Clippers 2/14: Shuaichen Chang on Selective Demonstration for Text-to-SQL

Abstract: Large language models (LLMs) have shown a strong generalization capability in the cross-domain text-to-SQL task without using in-domain examples. However, with a few in-domain annotations as demonstration examples, LLMs’ performance can be further improved. In this work, we first investigate the crucial elements of in-domain examples. Based on our findings, we propose to create demonstration examples with minimal in-domain annotation to improve the generalization ability of LLMs.

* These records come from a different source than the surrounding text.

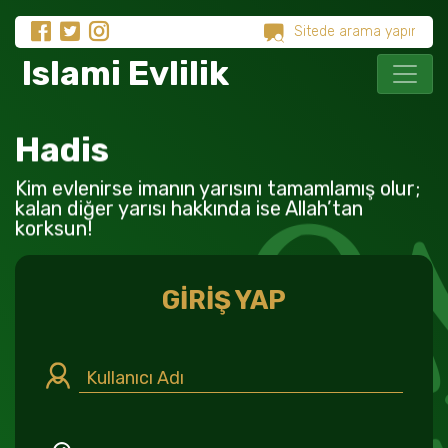
Islami Evlilik
Hadis
Kim evlenirse imanın yarısını tamamlamış olur;
kalan diğer yarısı hakkında ise Allah’tan
korksun!
GİRİŞ YAP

Clippers 2/7: Byung-Doh Oh on decomposing autoregressive LM hidden states

While there is much recent interest in studying why Transformer-based large language models make predictions the way they do, the complex computations performed within each layer has traditionally posed a strong bottleneck. To mitigate this shortcoming, this work presents a linear decomposition of final hidden states from autoregressive language models based on each initial input token, which is exact if the activation function is piecewise linear. This decomposition allows the definition of probability distributions that ablate the contribution of input tokens, which can be used to analyze their influence on model probabilities over a sequence of upcoming words with only one forward pass from the model. Using the change in next-word probabilities as a measure of importance, this work examines which context words make the biggest contribution to language model predictions. Regression experiments suggest that Transformer-based language models rely primarily on collocational associations, followed by linguistic factors such as syntactic dependencies and coreference relationships in making next-word predictions. Additionally, analyses using these measures to predict syntactic dependencies and coreferent mention spans show that collocational association and repetitions of the same token largely explain the language model’s predictions on the respective tasks.

Clippers 1/31: David Palzer on N-Pathic Speaker Diarization

Title: N-Pathic Speaker Diarization
Abstract: Speaker diarization is mainly studied through clustering speaker embeddings. However, the clustering approach has two major limitations: it doesn’t minimize diarization errors and can’t handle speaker overlaps. To address these problems, End-to-End Neural Diarization (EEND) was introduced. The Encoder-Decoder-Attractor (EDA) was also proposed for recordings with unknown speaker count. In this paper, we present two improvements: (1) N-Pathic, a base model that uses chunked data to reduce attention mechanism length and memory usage, and (2) an improved EDA architecture with increased data efficiency through non-sequence-dependant modules. Our proposed method was evaluated on simulated mixtures, real telephone calls, and real dialogue recordings.